- Provided information -
________________________________________
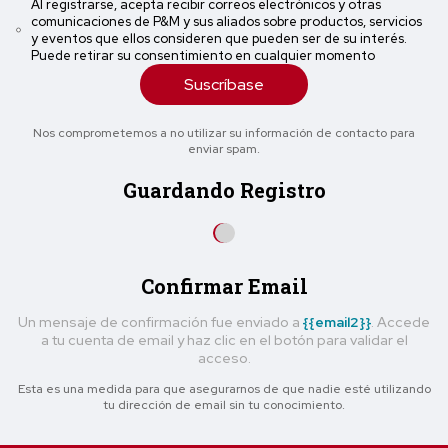
Al registrarse, acepta recibir correos electrónicos y otras
comunicaciones de P&M y sus aliados sobre productos, servicios
y eventos que ellos consideren que pueden ser de su interés.
Puede retirar su consentimiento en cualquier momento
Suscríbase
Nos comprometemos a no utilizar su información de contacto para
enviar spam.
Guardando Registro
Confirmar Email
Un mensaje de confirmación fue enviado a
{{email2}}
. Accede
a tu cuenta de email y haz clic en el botón para validar el
acceso.
Esta es una medida para que asegurarnos de que nadie esté utilizando
tu dirección de email sin tu conocimiento.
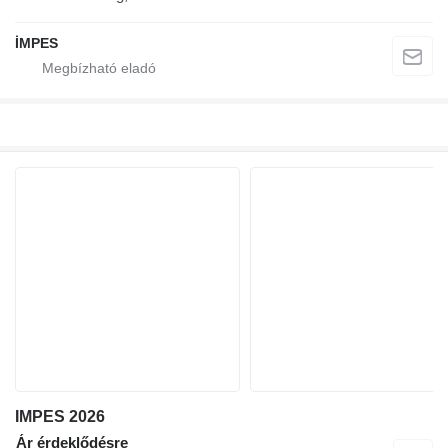
İMPES
IMPES 2026
Ár érdeklődésre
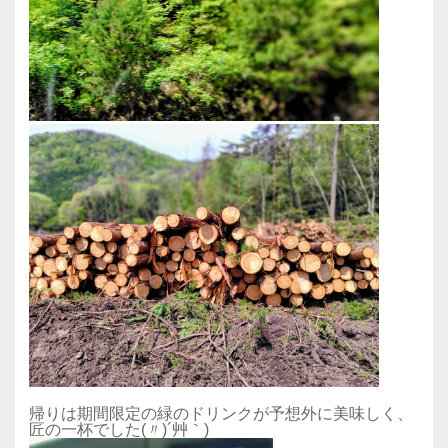
帰りは期間限定の緑のドリンクが予想外に美味しく、
匠の一杯でした(〃)´艸｀)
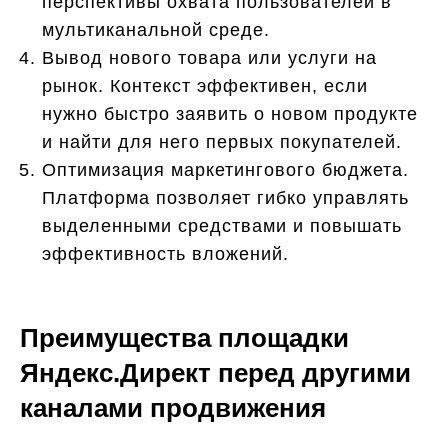
перспективы охвата пользователей в
мультиканальной среде.
Вывод нового товара или услуги на
рынок. Контекст эффективен, если
нужно быстро заявить о новом продукте
и найти для него первых покупателей.
Оптимизация маркетингового бюджета.
Платформа позволяет гибко управлять
выделенными средствами и повышать
эффективность вложений.
Преимущества площадки
Яндекс.Директ перед другими
каналами продвижения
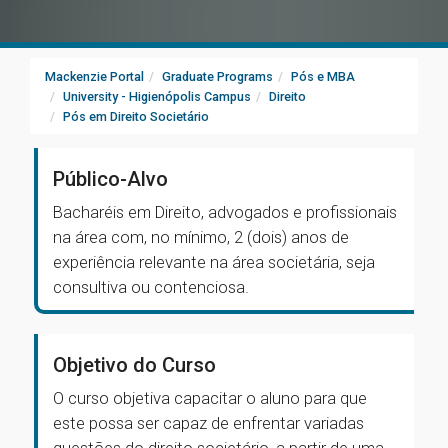
Mackenzie Portal
Graduate Programs
Pós e MBA
University - Higienópolis Campus
Direito
Pós em Direito Societário
Público-Alvo
Bacharéis em Direito, advogados e profissionais
na área com, no mínimo, 2 (dois) anos de
experiência relevante na área societária, seja
consultiva ou contenciosa.
Objetivo do Curso
O curso objetiva capacitar o aluno para que
este possa ser capaz de enfrentar variadas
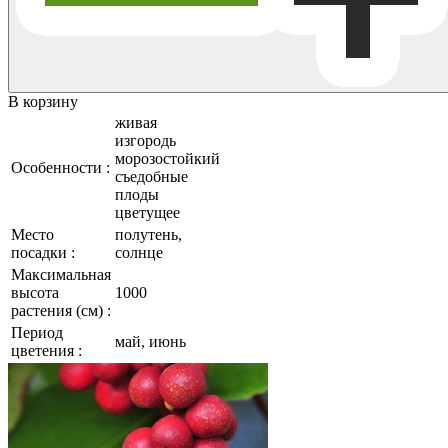
В корзину
живая
изгородь
морозостойкий
Особенности :
съедобные
плоды
цветущее
Место
полутень,
посадки :
солнце
Максимальная
высота
1000
растения (см) :
Период
май, июнь
цветения :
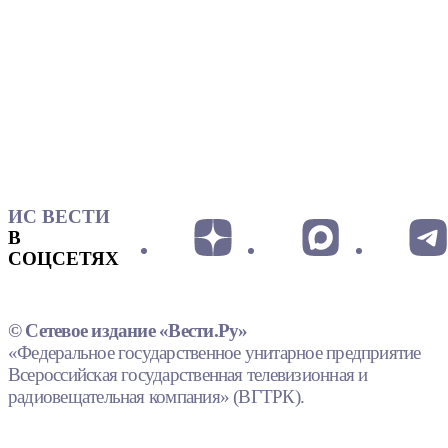
ИС ВЕСТИ
В
СОЦСЕТЯХ
© Сетевое издание «Вести.Ру»
«Федеральное государственное унитарное предприятие
Всероссийская государственная телевизионная и
радиовещательная компания» (ВГТРК).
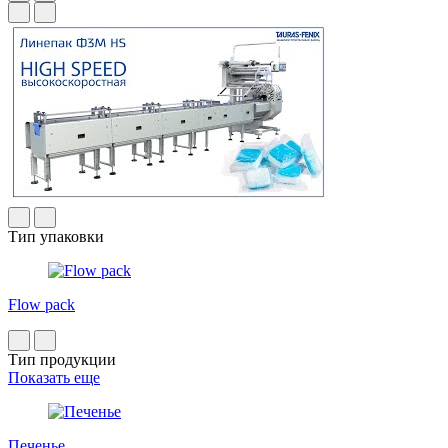
Тип упаковки
Flow pack
Тип продукции
Показать еще
Печенье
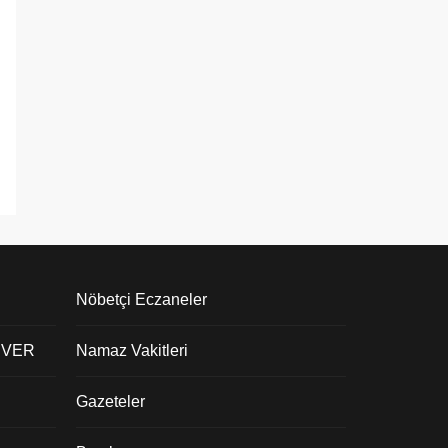
Nöbetçi Eczaneler
 VER
Namaz Vakitleri
Gazeteler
________________________________________
- To do -
Would you please copy, exactly and only, the lines from the one with "匠の一杯でした(〃)´艸｀)" through the end of the entries above, skipping every picture?

- Reply to the task -
匠の一杯でした(〃)´艸｀)
перспективы охвата пользователей в
мультиканальной среде.
Вывод нового товара или услуги на
рынок. Контекст эффективен, если
нужно быстро заявить о новом продукте
и найти для него первых покупателей.
Оптимизация маркетингового бюджета.
Платформа позволяет гибко управлять
выделенными средствами и повышать
эффективность вложений.
Преимущества площадки
Яндекс.Директ перед другими
каналами продвижения
Mackenzie Portal
Graduate Programs
Pós e MBA
University - Higienópolis Campus
Direito
Pós em Direito Societário
Público-Alvo
Bacharéis em Direito, advogados e profissionais
na área com, no mínimo, 2 (dois) anos de
experiência relevante na área societária, seja
consultiva ou contenciosa.
Objetivo do Curso
O curso objetiva capacitar o aluno para que
este possa ser capaz de enfrentar variadas
В корзину
живая
изгородь
морозостойкий
Особенности :
съедобные
плоды
цветущее
Место
полутень,
посадки :
солнце
Максимальная
высота
1000
растения (см) :
Период
май, июнь
цветения :
ИС ВЕСТИ
В
СОЦСЕТЯХ
© Сетевое издание «Вести.Ру»
«Федеральное государственное унитарное предприятие
Всероссийская государственная телевизионная и
радиовещательная компания» (ВГТРК).
Тип упаковки
Flow pack
Тип продукции
Показать еще
Печенье
Nöbetçi Eczaneler
 VER
Namaz Vakitleri
Gazeteler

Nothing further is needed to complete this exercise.